Interdependence and effect of two variables, temperature and molar ratio G.A. The% ClO 2 value is shown in Figure 4, which is obtained by combining the results of Figures 2 and 3. As can be seen from Figure 4, a very clear G.A. % ClCl 3 peak 41.7% using a chlorate ion-chloride ion molar ratio of 4.0: 1 at 65-60 ° C to 67-68 ° C and both NaClO 3 and NaCl saturated in solution.

It can also be seen from the curve in Figure 4 that the temperature must be selected from a narrow range and also the molar ratio in order for the chlorine dioxide production to be high efficient.

To prevent precipitation of sodium chlorate from the reaction medium, the reaction medium can be kept saturated with 90% sodium chlorate, resulting in a corresponding reduction in molar ratio of 12% and G.A. % Decrease in C102 by about 0.6% CIO2. The maximum molar ratio G.A. achieved under these conditions. % CIO2 is 41.1% CIO2 at 67 ° C and a chlorate ion-chloride ion molar ratio of 3.6: 1.

Example 3

A chlorine dioxide generating system in which a sodium chlorate solution and hydrochloric acid were fed to a single-chamber chlorine dioxide generator was operated continuously at subatmospheric pressure at the boiling point of the reaction medium. No other anion species were present in the reaction medium, and the actual hydrogen ion concentration was about 0.1 n.

Sodium sulfate was then added to the reaction medium to a concentration of 0.34 m, whereupon the reaction medium became colorless, indicating that chlorine dioxide production had ceased.

The actual hydrogen ion concentration was calculated to be about 0.007 n.

Hydrochloric acid was added to increase the actual hydrogen ion concentration to 0.053, at which point the color of the solution returned to indicate that the reaction had begun. The total acid normality after this addition of chlorohydric acid was Q, 3-n.

Example 4

A similar chlorine dioxide production system as in Example 3 was used without added anions at a hydrogen ion concentration of 0.13-n. Sodium sulfate was added to a concentration of 0.1 m. As in Example 3, the reaction medium became colorless, indicating that the formation of chlorine dioxide had ceased. The actual hydrogen ion concentration was then calculated to be 0.002.

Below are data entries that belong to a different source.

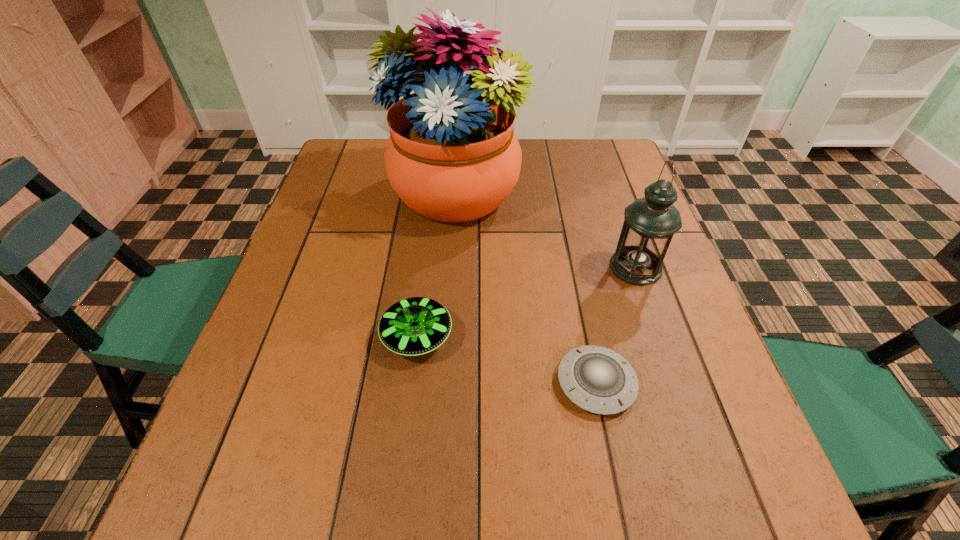 I want to click on the farthest object, so click(x=452, y=156).

Find the location of a particular element. The image size is (960, 540). the tallest object is located at coordinates (452, 156).

This screenshot has width=960, height=540. I want to click on the second farthest object, so click(650, 222).

At what (x,y) coordinates should I click in order to perform the action: click on oil lamp. Please return your answer as a coordinate pair (x, y). The height and width of the screenshot is (540, 960). Looking at the image, I should click on (650, 222).

What are the coordinates of `the taller saucer` in the screenshot? It's located at (414, 326).

Identify the location of the left saucer. (414, 326).

You are a GUI agent. You are given a task and a screenshot of the screen. Output one action in this format:
    pyautogui.click(x=<x>, y=<y>)
    Task: Click on the shortest object
    The height and width of the screenshot is (540, 960).
    Given the screenshot: What is the action you would take?
    pyautogui.click(x=597, y=379)

The width and height of the screenshot is (960, 540). Find the location of `the right saucer`. the right saucer is located at coordinates (597, 379).

The image size is (960, 540). In order to click on vacant area situated 0.370m on the front of the tallest object in this screenshot , I will do `click(444, 370)`.

At what (x,y) coordinates should I click in order to perform the action: click on free space located on the left of the third shortest object. Please return your answer as a coordinate pair (x, y). Looking at the image, I should click on (567, 267). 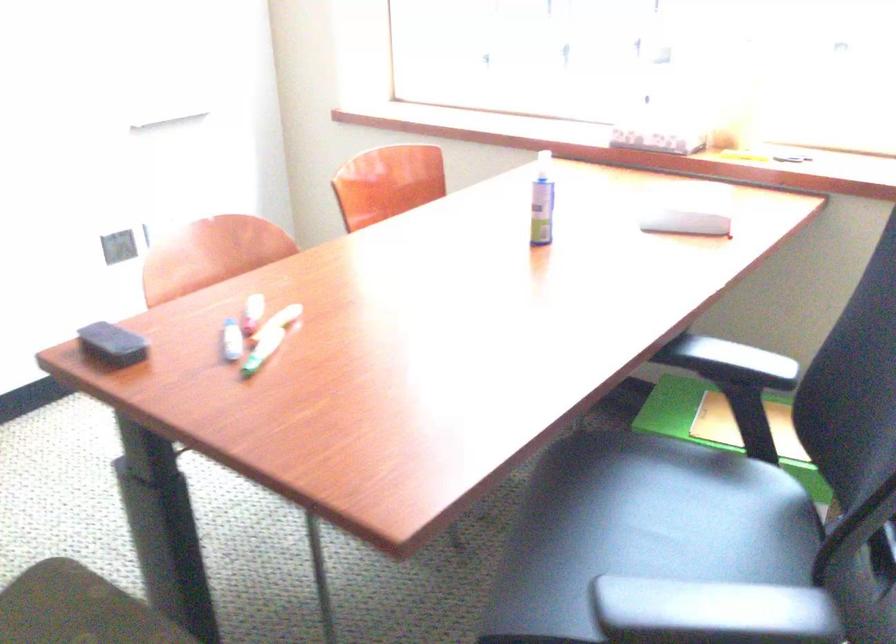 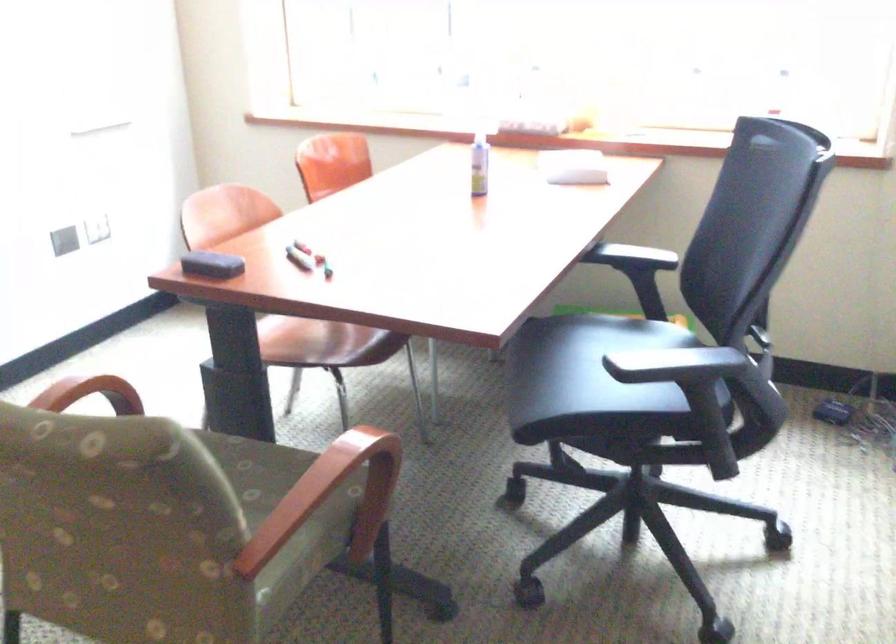 The point at (238, 335) is marked in the first image. Where is the corresponding point in the second image?

(299, 258) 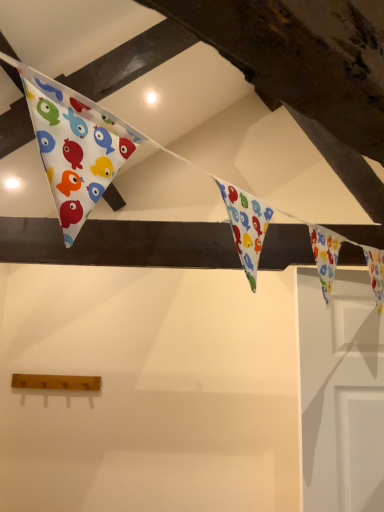 Measure the distance between brown wooden rack at lower left and camera.

A distance of 2.61 meters exists between brown wooden rack at lower left and camera.

This screenshot has width=384, height=512. What do you see at coordinates (56, 382) in the screenshot?
I see `brown wooden rack at lower left` at bounding box center [56, 382].

Identify the location of brown wooden rack at lower left. (56, 382).

Image resolution: width=384 pixels, height=512 pixels. What are the coordinates of `brown wooden rack at lower left` in the screenshot? It's located at (56, 382). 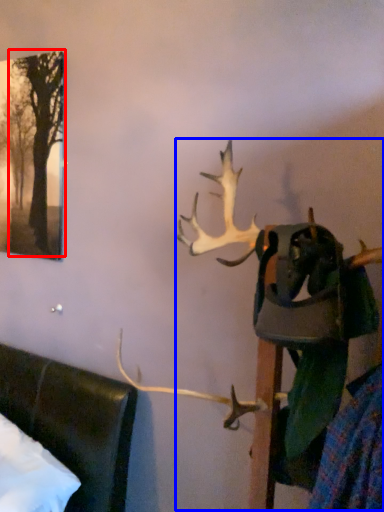 Question: Among these objects, which one is farthest to the camera, tree (highlighted by a red box) or deer (highlighted by a blue box)?

Choices:
 (A) tree
 (B) deer

Answer: (A) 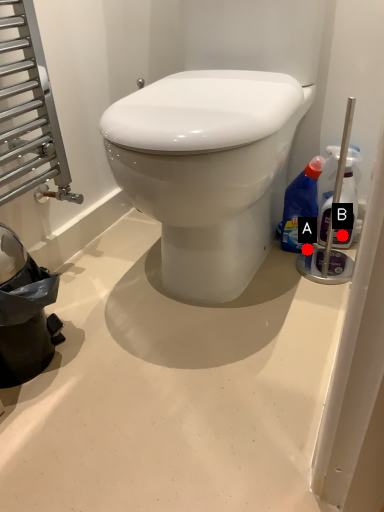 Question: Two points are circled on the image, labeled by A and B beside each circle. Among these points, which one is farthest from the camera?

Choices:
 (A) A is further
 (B) B is further

Answer: (A) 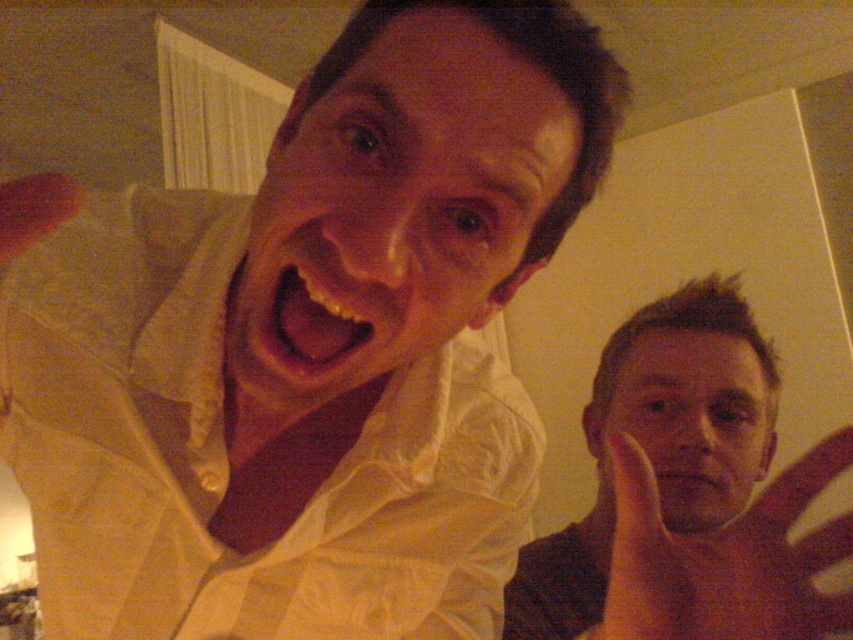 You are standing in the room and want to hand a gift to the person wearing the white glossy shirt at upper left. Based on their position in the image, which direction should you move to approach them?

The white glossy shirt at upper left is located at point (x=310, y=348), so you should move towards the upper left direction to approach them.

You are a photographer trying to capture a clear shot of the matte skin hand at lower right. However, the white glossy shirt at upper left is blocking your view. Can you determine if the hand is completely covered by the shirt?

Sufficient hydrochloric acid was added to bring the actual hydrogen ion concentration to its original value of 0.13-n. The color returned, indicating that the reaction had begun again. The total acid normality after this addition of hydrochloric acid was about 1.0 n.

Claims (7)

A process for producing chlorine dioxide by reducing sodium chlorate with hydrochloric acid in a one-piece generator containing an aqueous acidic reaction medium maintained at a boiling point of 30 to 85 ° C by a vacuum of 20 to 400 mmHg, characterized in that the reaction medium is substantially saturated with sodium and sodium. 0.05 - 0.3 N. Process according to Claim 1, characterized in that the reaction medium is also substantially saturated with sodium dichromate. Process according to Claim 1 or 2, characterized in that at least one polybasic acid anion is present in the reaction medium, which is able to form others with anions and hydrogen ions, but is otherwise inert to the system, the other anions having a low dissociation constant to release these hydrogen ions. . Process according to Claim 3, characterized in that the at least one anion is sulphate, phosphate or monohydrogen phosphate. Process according to Claim 3 or 4, characterized in that the anion (s) are present in the reaction medium in the form of a salt, which is added to the reaction medium at the beginning of the reaction in a concentration up to the saturation concentration of the reaction medium under the reaction conditions. Process according to one of the preceding claims, characterized in that the molar ratio of chlorate ions to chloride ions is 5.9: 1 to 2.1: 1. Method according to one of the preceding claims, characterized in that sodium chloride precipitates in the generator and is removed therefrom.